“It is dangerous, Excellency. He is already passing over us,” replied the soldier, listening to the whistling of the ball, which struck with a dry sound the other side of the hard road. But Koseltzoff continued on in the middle of the road without heeding this advice. There were the same streets, the same but more frequent flashes, the same sounds and the same groans, the same meeting of wounded men, the same batteries, parapet, and trenches, just as he had seen them in the spring. But now their aspect was more dismal, more sombre and more martial, so to speak. A greater number of houses was riddled, and there were no more lights in the windows—the hospital was the only exception—no more women in the street; and the character of the accustomed, careless life formerly imprinted on everything was effaced, and was replaced by the element of anxious, weary expectation, and of redoubled and incessant effort.

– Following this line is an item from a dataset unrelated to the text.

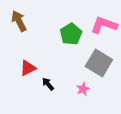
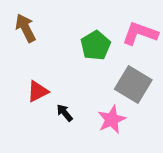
pink star: (83, 89) -> (112, 120), size x1.5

He came at last to the farthermost intrenchment, and a soldier of the P—— regiment recognized his former company chief. There was the third battalion, as could be guessed in the darkness by the constrained murmur of voices and the clicks of the muskets placed against the wall, which the flash of the discharges lit up at frequent intervals.

“Where is the commander of the regiment?” asked Koseltzoff.

“In the bomb-proof with the marines, your Excellency,” replied the obliging soldier. “If you would like to go I will show you the way.”

Passing from one trench to another, he led Koseltzoff to the ditch, where a sailor was smoking his pipe. Behind him was a door, through the cracks of which shone a light.

“Can we go in?”

“I will announce you;” and the sailor entered the bomb-proof, where two voices could be heard.

“If Prussia continues to keep neutral, then Austria—” said one of them.

“What is Austria good for when the slavs—” said the other.—“Ah yes! ask him to come in,” added this same voice.

Koseltzoff, who had never before put his foot in these bomb-proof quarters, was struck by their elegance. A polished floor took the place of boards, a screen hid the entrance door. In a corner was a great icon representing the holy Virgin, with its gilt frame lighted by a small pink glass lamp. Two beds were placed along the wall, on one of which a naval officer was sleeping in his clothes, on the other, near a table on which two open bottles of wine were standing, sat the new regimental chief and an aide-de-camp. Koseltzoff, who was not bashful, and who felt himself in nowise guilty, either towards the State or towards the chief of the regiment, felt, nevertheless, at the sight of the latter—his comrade until very recently—a certain apprehension.